Identification and Categorization of Defects in Construction Specifications Utilizing Natural Language Processing


Madenli O., ATASOY ÖZCAN G., DİKMEN TOKER İ.

Journal of Construction Engineering and Management, vol.152, no.5, 2026 (SCI-Expanded, Scopus) identifier identifier

  • Publication Type: Article / Article
  • Volume: 152 Issue: 5
  • Publication Date: 2026
  • Doi Number: 10.1061/jcemd4.coeng-17750
  • Journal Name: Journal of Construction Engineering and Management
  • Journal Indexes: Science Citation Index Expanded (SCI-EXPANDED), Scopus, Compendex, ICONDA Bibliographic, INSPEC, Public Affairs Index
  • Keywords: Construction specification, Defect, Deficiency, Generative pretrained transformer (GPT), Machine learning (ML), Natural language processing (NLP), Text classification
  • Middle East Technical University Affiliated: Yes

Abstract

Defective specification statements cause not only a faulty outcome but also disputes among project stakeholders, claims for project budget and time, project disruptions, and even litigation. Identifying defects in technical sections of construction specifications is challenging.

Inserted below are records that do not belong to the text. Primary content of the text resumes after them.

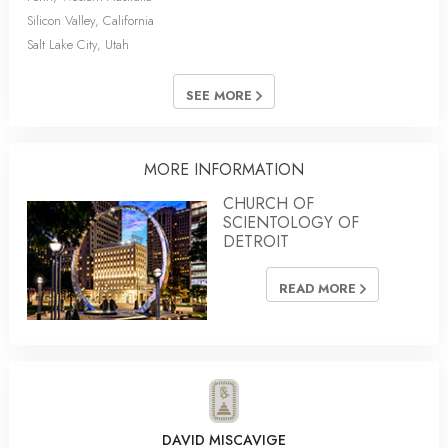
Silicon Valley, California
Salt Lake City, Utah
SEE MORE
MORE INFORMATION
CHURCH OF
SCIENTOLOGY OF
DETROIT
READ MORE
DAVID MISCAVIGE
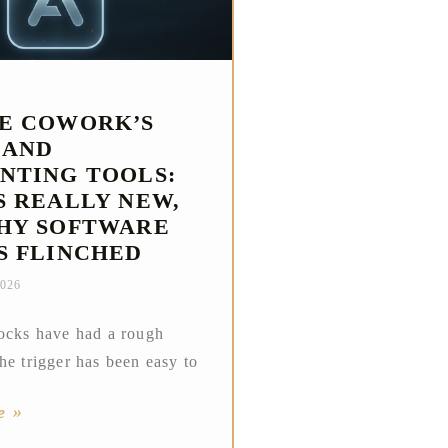
E COWORK’S
 AND
NTING TOOLS:
S REALLY NEW,
HY SOFTWARE
S FLINCHED
2026
ocks have had a rough
he trigger has been easy to
e »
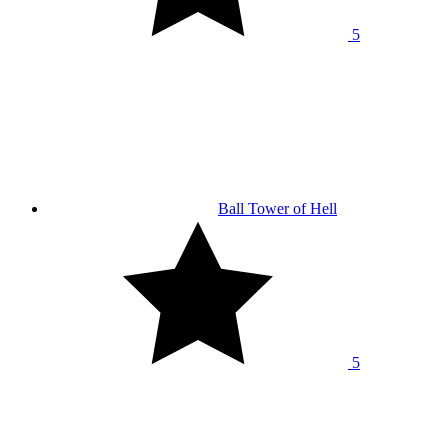
5
Ball Tower of Hell
5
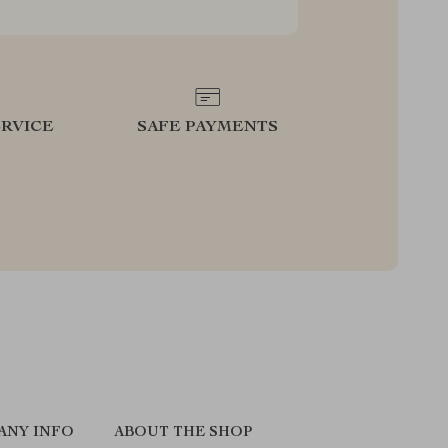
RVICE
SAFE PAYMENTS
ANY INFO
ABOUT THE SHOP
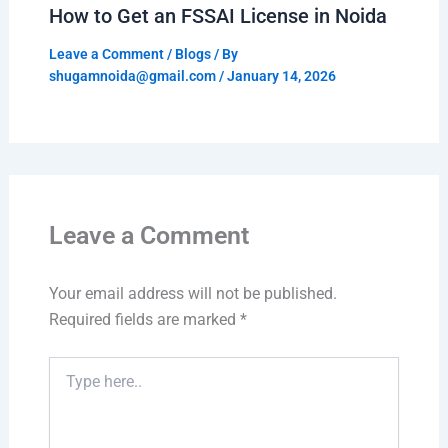
How to Get an FSSAI License in Noida
Leave a Comment
/
Blogs
/ By
shugamnoida@gmail.com
/
January 14, 2026
Leave a Comment
Your email address will not be published.
Required fields are marked
*
Type
here..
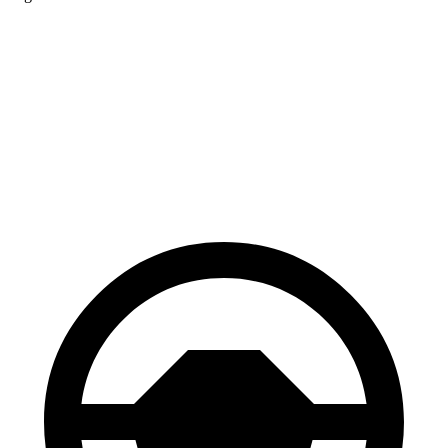
Jetta GLI
IS
Front Rotors
13.4 inches
13.1 inches
Rear Rotors
11.8 inches
11.7 inches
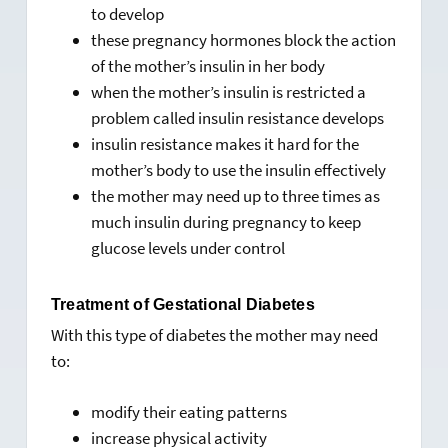
to develop
these pregnancy hormones block the action
of the mother’s insulin in her body
when the mother’s insulin is restricted a
problem called insulin resistance develops
insulin resistance makes it hard for the
mother’s body to use the insulin effectively
the mother may need up to three times as
much insulin during pregnancy to keep
glucose levels under control
Treatment of Gestational Diabetes
With this type of diabetes the mother may need
to:
modify their eating patterns
increase physical activity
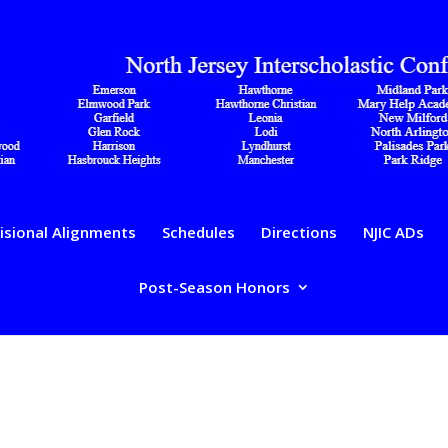
isional Alignments
Schedules
Directions
NJIC ADs
Post-Season Honors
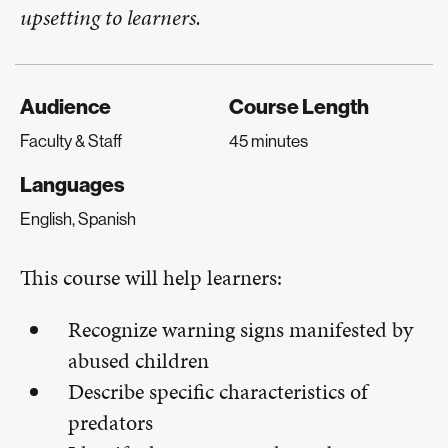
upsetting to learners.
Audience
Course Length
Faculty & Staff
45 minutes
Languages
English, Spanish
This course will help learners:
Recognize warning signs manifested by
abused children
Describe specific characteristics of
predators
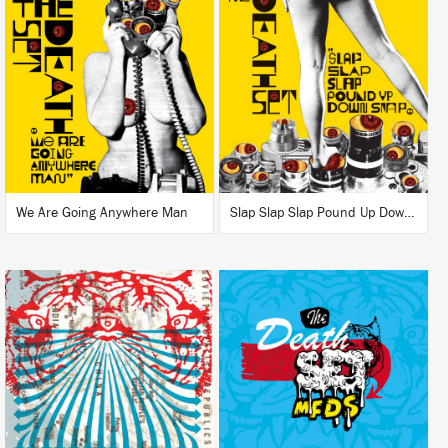
LISTEN
LISTEN
BUY
BUY
We Are Going Anywhere Man
Slap Slap Slap Pound Up Down Snap
LISTEN
LISTEN
BUY
BUY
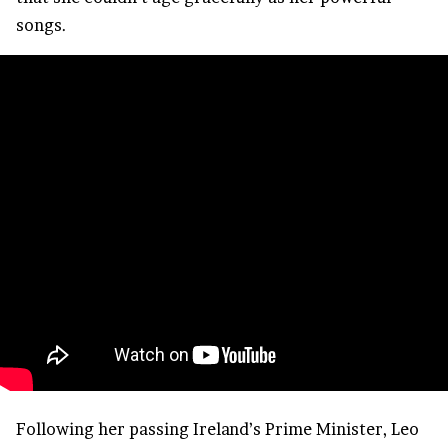
songs.
Following her passing Ireland’s Prime Minister, Leo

This research aims to develop a structured defect framework and implement supervised natural language processing methods for identifying and categorizing defects in specifications. The dataset includes 175 specifications related to 21 different architectural works collected from 16 construction projects. Eight machine learning (ML) models, ranging from shallow to transformer-based, were trained and tested with combinations of different text representation techniques. Subsequently, a study using ChatGPT-4o, a GenAI tool, was conducted. The pretrained RoBERTa model outperformed the recognition of defects in construction specifications with a macro F1 score of 91.2% and 98% accuracy. This research offers a data-driven methodology with practical tools to enhance the quality of specifications and decrease disputes by reducing the defective specification statements during design, bidding, and preconstruction.